Dataset records Start Marker

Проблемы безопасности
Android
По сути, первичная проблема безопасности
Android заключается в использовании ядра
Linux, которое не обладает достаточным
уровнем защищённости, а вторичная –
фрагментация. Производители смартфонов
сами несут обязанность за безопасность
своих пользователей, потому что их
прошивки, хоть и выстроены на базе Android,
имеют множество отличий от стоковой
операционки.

Dataset records End Marker
Dataset records Start Marker

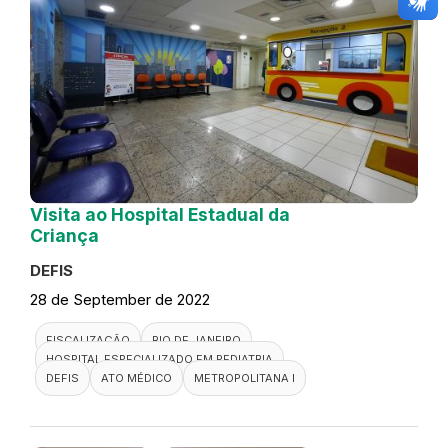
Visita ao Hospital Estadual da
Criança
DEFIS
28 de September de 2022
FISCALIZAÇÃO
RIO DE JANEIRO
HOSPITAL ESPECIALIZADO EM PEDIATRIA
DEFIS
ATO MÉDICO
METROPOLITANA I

Dataset records End Marker
Dataset records Start Marker

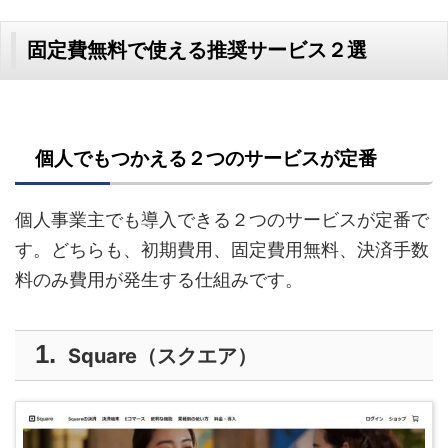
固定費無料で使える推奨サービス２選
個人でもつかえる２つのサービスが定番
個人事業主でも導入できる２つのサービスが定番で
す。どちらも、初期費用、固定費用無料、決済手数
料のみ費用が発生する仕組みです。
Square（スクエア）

Dataset records End Marker

→ **Task description**
From the records above, transcribe exactly the run of lines that opens with the line holding "имеют множество отличий от стоковой" and closes with the line holding "операционки.", both included.

→ **Task output**
имеют множество отличий от стоковой
операционки.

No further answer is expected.